【相変わらず凄まじい審神者と刀剣の話をする】






 書き込みを終え、俺はそっと端末を閉じる。
 スレに書き込んで、心が疲れたのはこれで二度目だ。


「あの子、一体どれだけのトラブルを抱え込んでいるんだろう……」


 俺が黒猫と称した少女と出会ったのは、これで二度目だ。前回はブラック予備軍と思われる女性と対峙することとなり、見事女性の率いる刀剣達に勝利を収め、かつ、その刀剣達の意識を変えて見せた。
 そして今回。ぶっ飛んだ思考回路を持った青年に刀剣を求められてひと悶着。とんだトラブルホイホイだ。
 帰り際にも、彼女らに突っかかろうとする少年がいたのを目撃した。
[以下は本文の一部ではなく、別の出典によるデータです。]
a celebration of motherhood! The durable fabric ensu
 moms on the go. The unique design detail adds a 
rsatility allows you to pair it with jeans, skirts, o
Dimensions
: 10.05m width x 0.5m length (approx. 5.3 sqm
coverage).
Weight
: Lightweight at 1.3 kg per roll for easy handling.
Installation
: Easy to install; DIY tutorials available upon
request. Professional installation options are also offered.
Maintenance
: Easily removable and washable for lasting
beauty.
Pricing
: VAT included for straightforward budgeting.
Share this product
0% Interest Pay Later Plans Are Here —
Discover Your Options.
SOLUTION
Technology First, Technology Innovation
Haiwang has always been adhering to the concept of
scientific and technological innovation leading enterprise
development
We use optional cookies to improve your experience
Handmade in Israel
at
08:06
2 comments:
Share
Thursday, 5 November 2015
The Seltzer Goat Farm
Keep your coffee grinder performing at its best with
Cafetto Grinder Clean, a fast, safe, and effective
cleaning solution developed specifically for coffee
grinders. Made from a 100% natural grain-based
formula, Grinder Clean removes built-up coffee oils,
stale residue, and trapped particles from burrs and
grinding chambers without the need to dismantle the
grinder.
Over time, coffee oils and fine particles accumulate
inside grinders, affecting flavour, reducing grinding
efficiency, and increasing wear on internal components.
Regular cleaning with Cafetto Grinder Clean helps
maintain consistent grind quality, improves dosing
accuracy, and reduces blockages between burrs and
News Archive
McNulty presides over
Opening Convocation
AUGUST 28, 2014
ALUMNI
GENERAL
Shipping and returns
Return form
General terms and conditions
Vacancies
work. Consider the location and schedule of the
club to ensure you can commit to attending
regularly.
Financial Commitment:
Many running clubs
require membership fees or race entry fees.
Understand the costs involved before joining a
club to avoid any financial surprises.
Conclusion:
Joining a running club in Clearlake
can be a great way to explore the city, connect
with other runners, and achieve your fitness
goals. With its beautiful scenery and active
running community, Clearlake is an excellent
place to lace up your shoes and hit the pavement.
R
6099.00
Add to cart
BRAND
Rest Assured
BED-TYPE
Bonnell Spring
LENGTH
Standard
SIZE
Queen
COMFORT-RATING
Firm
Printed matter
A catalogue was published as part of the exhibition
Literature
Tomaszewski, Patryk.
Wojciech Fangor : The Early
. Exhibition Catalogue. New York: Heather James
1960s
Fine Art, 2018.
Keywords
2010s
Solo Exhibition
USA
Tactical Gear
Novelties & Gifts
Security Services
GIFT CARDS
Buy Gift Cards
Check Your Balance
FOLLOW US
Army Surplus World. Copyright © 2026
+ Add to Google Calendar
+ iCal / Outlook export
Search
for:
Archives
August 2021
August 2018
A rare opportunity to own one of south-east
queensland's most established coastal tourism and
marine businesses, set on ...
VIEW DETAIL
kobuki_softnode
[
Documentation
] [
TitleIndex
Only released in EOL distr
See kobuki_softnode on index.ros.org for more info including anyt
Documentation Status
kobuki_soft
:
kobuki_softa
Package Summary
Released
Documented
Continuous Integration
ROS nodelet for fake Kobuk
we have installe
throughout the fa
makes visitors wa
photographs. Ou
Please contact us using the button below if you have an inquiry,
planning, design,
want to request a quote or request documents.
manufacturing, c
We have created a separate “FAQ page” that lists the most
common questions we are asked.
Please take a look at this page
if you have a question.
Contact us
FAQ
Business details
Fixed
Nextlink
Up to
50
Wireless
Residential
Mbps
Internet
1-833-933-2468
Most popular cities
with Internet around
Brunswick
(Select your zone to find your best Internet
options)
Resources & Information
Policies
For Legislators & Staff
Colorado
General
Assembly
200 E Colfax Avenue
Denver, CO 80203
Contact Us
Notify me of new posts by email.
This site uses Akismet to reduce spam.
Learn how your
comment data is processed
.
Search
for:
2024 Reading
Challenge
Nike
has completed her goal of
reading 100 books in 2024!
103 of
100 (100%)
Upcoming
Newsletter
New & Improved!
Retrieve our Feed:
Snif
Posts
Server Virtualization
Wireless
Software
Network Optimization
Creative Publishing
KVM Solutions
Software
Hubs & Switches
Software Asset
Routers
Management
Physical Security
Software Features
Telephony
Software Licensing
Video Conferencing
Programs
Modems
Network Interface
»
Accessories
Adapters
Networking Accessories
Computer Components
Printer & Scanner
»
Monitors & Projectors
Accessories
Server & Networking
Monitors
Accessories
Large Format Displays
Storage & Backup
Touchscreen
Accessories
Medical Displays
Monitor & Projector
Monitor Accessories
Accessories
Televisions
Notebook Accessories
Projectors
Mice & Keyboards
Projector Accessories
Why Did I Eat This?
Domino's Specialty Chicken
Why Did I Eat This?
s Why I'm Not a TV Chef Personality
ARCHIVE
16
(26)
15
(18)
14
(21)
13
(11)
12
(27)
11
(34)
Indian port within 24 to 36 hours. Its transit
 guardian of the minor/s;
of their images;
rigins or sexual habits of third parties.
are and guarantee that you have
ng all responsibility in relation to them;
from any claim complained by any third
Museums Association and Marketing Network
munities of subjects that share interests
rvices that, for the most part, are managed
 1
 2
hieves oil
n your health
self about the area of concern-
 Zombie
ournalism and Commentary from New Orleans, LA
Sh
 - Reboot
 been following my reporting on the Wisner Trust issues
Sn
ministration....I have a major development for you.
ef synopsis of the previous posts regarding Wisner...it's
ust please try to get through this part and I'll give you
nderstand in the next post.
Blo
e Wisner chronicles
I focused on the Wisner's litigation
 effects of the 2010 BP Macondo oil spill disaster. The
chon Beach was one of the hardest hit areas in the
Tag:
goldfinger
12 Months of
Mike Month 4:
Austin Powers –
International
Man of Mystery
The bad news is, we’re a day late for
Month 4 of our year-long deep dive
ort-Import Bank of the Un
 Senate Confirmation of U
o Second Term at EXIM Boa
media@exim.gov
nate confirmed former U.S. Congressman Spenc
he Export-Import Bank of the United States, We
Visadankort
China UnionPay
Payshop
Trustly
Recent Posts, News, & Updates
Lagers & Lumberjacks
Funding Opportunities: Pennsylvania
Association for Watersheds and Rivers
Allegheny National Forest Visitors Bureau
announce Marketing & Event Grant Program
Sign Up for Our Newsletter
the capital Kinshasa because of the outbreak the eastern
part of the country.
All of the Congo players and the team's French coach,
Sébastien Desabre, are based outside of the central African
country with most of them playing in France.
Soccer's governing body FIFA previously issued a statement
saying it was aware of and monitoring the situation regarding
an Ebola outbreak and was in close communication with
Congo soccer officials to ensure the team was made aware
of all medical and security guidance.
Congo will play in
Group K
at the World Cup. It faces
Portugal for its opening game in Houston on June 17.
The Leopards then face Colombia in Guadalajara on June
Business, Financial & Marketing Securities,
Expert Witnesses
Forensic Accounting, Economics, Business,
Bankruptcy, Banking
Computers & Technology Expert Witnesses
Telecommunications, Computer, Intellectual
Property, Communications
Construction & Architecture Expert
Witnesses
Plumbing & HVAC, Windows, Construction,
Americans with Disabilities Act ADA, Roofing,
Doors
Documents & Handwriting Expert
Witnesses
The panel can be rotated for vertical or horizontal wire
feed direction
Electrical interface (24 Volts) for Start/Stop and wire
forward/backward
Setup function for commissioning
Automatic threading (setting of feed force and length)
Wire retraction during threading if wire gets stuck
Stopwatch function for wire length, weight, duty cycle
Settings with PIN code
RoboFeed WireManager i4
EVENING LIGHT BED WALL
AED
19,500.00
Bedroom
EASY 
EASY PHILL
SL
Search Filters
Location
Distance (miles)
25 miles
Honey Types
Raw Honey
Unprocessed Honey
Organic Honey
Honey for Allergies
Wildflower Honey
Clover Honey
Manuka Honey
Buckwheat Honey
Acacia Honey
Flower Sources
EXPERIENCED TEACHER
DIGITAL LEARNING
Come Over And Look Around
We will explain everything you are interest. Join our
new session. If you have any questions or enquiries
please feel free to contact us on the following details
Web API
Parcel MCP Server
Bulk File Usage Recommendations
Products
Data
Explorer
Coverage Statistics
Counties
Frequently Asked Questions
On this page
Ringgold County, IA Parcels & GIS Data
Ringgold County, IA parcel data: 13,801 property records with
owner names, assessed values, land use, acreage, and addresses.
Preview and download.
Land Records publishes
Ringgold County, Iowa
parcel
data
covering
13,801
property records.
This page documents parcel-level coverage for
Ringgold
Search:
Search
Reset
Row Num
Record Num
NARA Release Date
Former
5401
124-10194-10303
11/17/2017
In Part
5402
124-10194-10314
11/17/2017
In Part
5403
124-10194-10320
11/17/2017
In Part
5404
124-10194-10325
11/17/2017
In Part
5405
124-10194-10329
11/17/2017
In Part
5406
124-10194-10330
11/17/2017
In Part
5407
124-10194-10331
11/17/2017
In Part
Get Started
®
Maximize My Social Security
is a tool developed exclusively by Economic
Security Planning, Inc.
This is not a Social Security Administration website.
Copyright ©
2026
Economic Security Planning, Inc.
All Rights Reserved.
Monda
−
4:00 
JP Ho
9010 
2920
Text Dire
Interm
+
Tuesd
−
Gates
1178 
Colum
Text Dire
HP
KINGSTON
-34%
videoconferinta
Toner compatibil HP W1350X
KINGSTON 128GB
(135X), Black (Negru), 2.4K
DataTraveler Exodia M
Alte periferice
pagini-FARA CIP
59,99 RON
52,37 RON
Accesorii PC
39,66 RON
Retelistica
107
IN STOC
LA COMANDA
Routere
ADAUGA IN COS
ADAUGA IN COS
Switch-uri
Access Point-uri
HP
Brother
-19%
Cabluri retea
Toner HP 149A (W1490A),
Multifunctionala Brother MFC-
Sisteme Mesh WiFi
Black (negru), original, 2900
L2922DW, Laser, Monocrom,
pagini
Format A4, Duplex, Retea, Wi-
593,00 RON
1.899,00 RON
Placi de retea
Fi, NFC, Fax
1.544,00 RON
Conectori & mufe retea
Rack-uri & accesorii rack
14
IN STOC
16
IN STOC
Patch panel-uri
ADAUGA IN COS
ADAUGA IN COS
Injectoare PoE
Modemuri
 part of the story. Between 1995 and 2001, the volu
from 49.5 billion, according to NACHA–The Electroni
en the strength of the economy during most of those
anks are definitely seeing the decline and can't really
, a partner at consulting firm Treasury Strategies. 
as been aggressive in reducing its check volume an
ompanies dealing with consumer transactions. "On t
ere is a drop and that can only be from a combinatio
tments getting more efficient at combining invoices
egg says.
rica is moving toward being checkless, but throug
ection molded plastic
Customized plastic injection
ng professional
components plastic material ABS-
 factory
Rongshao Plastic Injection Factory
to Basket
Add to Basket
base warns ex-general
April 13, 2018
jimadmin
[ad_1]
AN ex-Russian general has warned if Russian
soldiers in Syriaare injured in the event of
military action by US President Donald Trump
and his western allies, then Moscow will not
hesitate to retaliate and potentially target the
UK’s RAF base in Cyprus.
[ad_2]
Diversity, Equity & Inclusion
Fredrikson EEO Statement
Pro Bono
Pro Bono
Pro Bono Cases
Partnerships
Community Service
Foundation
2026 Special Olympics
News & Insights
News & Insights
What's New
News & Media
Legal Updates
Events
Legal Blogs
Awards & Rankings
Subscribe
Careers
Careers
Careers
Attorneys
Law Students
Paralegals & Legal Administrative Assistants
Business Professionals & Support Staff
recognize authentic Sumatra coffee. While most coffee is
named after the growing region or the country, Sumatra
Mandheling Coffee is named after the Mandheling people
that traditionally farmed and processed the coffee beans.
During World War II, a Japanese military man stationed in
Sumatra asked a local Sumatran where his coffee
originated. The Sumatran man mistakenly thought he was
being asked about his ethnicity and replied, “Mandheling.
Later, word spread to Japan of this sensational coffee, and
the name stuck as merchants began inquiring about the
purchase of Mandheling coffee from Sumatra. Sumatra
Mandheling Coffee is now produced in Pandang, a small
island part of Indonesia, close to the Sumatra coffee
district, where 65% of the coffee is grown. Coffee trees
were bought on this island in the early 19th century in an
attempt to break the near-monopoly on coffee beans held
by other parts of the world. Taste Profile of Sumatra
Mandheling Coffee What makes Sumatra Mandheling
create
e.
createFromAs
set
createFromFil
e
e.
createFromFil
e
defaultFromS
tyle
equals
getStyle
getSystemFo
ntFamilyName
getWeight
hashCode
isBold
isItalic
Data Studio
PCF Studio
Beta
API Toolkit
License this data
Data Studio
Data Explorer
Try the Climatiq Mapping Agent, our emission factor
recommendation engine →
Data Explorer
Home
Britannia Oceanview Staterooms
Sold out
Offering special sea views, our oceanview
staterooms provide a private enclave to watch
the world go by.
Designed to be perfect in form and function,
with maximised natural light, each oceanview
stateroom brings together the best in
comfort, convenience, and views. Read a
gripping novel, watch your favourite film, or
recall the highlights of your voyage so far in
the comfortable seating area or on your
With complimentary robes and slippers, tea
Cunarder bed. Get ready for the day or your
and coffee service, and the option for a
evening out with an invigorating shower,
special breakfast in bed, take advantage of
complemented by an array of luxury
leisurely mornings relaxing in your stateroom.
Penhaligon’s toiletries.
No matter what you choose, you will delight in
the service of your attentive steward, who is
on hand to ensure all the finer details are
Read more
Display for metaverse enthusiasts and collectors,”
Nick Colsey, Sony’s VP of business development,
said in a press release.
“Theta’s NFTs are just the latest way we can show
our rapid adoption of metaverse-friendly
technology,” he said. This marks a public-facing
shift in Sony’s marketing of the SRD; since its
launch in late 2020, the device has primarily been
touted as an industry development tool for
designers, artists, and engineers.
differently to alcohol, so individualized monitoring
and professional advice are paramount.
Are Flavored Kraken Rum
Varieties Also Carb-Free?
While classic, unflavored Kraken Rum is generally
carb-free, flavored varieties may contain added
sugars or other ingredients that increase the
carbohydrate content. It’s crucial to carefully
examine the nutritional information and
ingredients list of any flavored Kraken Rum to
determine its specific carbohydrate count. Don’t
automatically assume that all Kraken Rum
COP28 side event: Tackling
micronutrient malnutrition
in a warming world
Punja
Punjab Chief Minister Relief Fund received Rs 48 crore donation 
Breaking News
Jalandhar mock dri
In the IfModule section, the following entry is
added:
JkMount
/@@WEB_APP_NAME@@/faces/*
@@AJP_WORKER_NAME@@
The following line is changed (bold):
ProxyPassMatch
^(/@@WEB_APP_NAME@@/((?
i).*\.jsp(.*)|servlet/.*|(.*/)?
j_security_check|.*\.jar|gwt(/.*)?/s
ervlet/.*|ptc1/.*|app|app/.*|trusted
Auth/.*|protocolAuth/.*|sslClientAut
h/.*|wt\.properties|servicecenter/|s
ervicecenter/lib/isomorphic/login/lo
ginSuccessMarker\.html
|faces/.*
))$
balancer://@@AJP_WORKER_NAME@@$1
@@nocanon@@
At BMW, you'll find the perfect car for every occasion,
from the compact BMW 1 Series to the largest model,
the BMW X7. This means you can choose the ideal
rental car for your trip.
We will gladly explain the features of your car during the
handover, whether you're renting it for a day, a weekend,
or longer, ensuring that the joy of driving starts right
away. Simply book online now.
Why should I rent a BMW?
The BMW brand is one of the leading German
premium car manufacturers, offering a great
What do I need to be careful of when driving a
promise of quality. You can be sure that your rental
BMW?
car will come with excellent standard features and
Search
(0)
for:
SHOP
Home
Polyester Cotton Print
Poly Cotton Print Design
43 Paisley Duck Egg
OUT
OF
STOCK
その少年については、彼の刀剣達が止めたことで問題にはならなかったけれど。


「あの子、演練に来ない方がいいんじゃないかなぁ……」


 偶然かも知れないが、黒猫と演練でマッチングした時に限って、トラブルが起こっているのだ。スレ民が言うには、俺以外にもスレを立てられるほどのことが彼女の周りで起こっているという。
 彼女は少し、外部の人間と関わる機会を減らした方がいい様な気がする。


(まぁ、あの子たちなら、なんやかんやでうまいこと切り抜けられそうだけれど……)


 主を信頼する刀剣男士と、刀剣男士を愛する主。その確固たる絆があれば、どんな困難だって乗り越えて行けるだろう。
 けれど。
 ただ一つ気がかりなのは、彼女らが演練場から出ていく直前、血相を変えたこんのすけが彼女らに駆け寄ったのを見てしまったこと。


(出来れば、何事もありませんように……)


 そうでないことを確信しつつ、俺は祈った。温かな心が壊れぬように、深い闇に沈まぬように。